Similarly, the optimizer might have decided that you were using the array inefficiently and switched the indexing order back. Not so sure it actually does that, but not impossible.

Anyhoo, the only way you can get some insight here is by looking at the generated machine code. There are many decent books about x86 assembly code, although they might be a bit hard to find these days. Your starting point is Debug + Windows + Disassembly.

Keep in mind however that even the machine code is not a very good predictor of how efficient code is going to run. Modern CPU cores are enormously complicated and the machine code is no longer representative for what actually happens inside the core. The only tried and true way is what you've already been doing: trial and error.

Hans Passant
Beware using the debugger to view the assembly, because [using a debugger disables optimizations](http://stackoverflow.com/questions/3645333/how-do-i-learn-enough-about-clr-to-make-educated-guesses-about-performance-proble/3645496#3645496): am I right?
ChrisW
Thanks, that was some very useful info.
Stefan Monov
@ChrisW - turn off the "Suppress JIT optimization on module load" option.
Hans Passant
+3  A: 

Albin - no. Honestly I didn't think that running outside a profiler would change the performance difference, so I didn't bother. You think I should have?
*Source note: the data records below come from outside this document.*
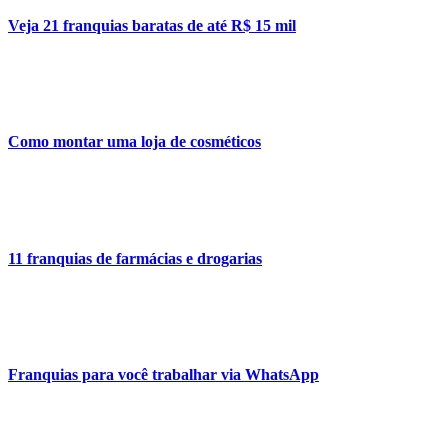
Veja 21 franquias baratas de até R$ 15 mil
Como montar uma loja de cosméticos
11 franquias de farmácias e drogarias
Franquias para você trabalhar via WhatsApp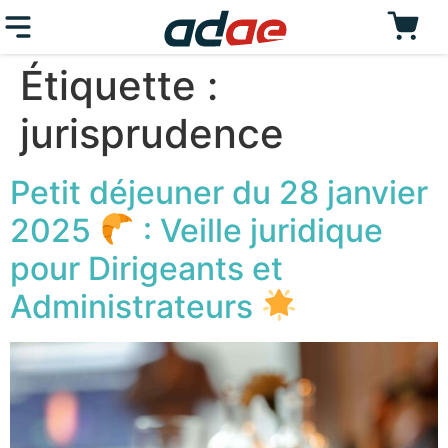
Étiquette :
jurisprudence
Petit déjeuner du 28 janvier
2025
: Veille juridique
pour Dirigeants et
Administrateurs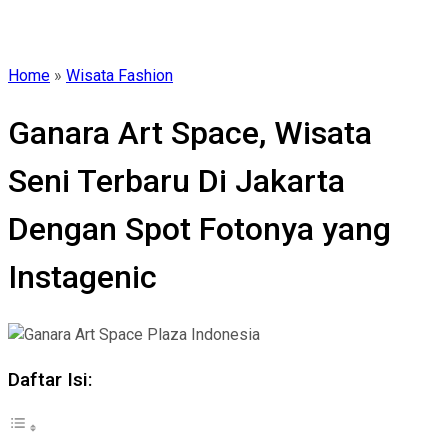
Home
»
Wisata Fashion
Ganara Art Space, Wisata
Seni Terbaru Di Jakarta
Dengan Spot Fotonya yang
Instagenic
Daftar Isi:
Has that been a problem for you before? (I am compiling with optimizations on though)

Running under a debugger changes the performance: when it's being run under a debugger, the just-in-time compiler automatically disables optimizations (to make it easier to debug)!

If you must, use the debugger to attach to an already-running already-JITted process.

ChrisW
Good to know! But I was talking about running under a *profiler* (not debugger).
Stefan Monov
@Stefan Monov - I don't know whether a profiler has the same problem. I hope not! It suppose theoretically it may vary/depend on the profiler implementation.
ChrisW
@Stefan Monov - Actually if a profiler is giving you details about each line, then it's being quite intrusive, and I don't see how it could possibly avoid changing the cacheing characteristics of the algorithm. So, final optimizations should perhaps be done without an intrusive profiler: instead, measure the whole method (e.g. using the `Stopwatch` class) instead of individual lines.
ChrisW
Ok, I just realized that all of the optimizations described in my original question turn out to be PESSIMIZATIONS when running in release mode (I have always been using Debug mode so far!). Also release mode speeds up my app dramatically, and I hadn't even thought of using it. So... big thanks.
Stefan Monov
+1  A: 

Hm, I don't think that the loop enrolling is the real problem. 1. I'd try to avoid accessing the array Data three times per inner loop. 2. I'd also recommend, to re-think the three Add statements: you are apparently accessing a collection three times to add trivial some data. Make it only one access per iteration and add a data type containing three entries:

for (int y = 0; ... {
 tTemp = Data[x, y];
 packedCells.Add(new {
  tTemp.HasCar, tTemp.RoadState, tTemp.Population 
 });
}

Another look reveals, that you are basically vectorizing a matrix by copying it into an array (or some other sequential collection)... Is that necessary at all? Why don't you just define a specialized indexer which simulates that linear access? Even better, if you only need to enumerate the entries (in that example you do, no random access required), why don't you use an adequate LINQ expression?

paul_71
The reason I'm vectorizing the matrix is because then I can use BinaryFormatter to serialize the vectorized representation extremely *fast* and receive a very *small size*. By contrast, when I serialize the matrix directly, speed is orders of magnitude worse, and size is 3 times larger. That's also the reason I'm adding each element separately - this way, my vectorized representation is a List<byte> rather than List<MyStruct>, so, again, it's serialized much faster and produces a much smaller file. The reason I don't use LINQ here is that it's, again, much slower. I have profiled all of this.
Stefan Monov
Hm, still I'd recommend a 'Vectorizer' adapter, which simulates the linear access to your matrix. You would present this adapter to the Formatter for serializing, without ever creating a temporary List, or running through the ineffective (it does nothing except of copying) quadratic loop... With such an adapter this loop will be run only once: at the moment it is really needed - and - no additional memory will be required.
paul_71
Then this Vectorizer class would need to implement ISerializable.GetObjectData, and what would I put in that method exactly? Note that I can't serialize an IEnumerable unless the concrete type implementing IEnumerable supports serialization.
Stefan Monov
++ Whenever I see things like *new* and *Add* my guesser gets kicked into gear. Nevertheless, samples would prove where the problem really is.
Mike Dunlavey
+2  A: 

One thing you should know about working with Arrays is that the CLR will always make sure that array-indices are not out-of-bounds. It has an optimization for 1-dimensional arrays but not for 2+ dimensions.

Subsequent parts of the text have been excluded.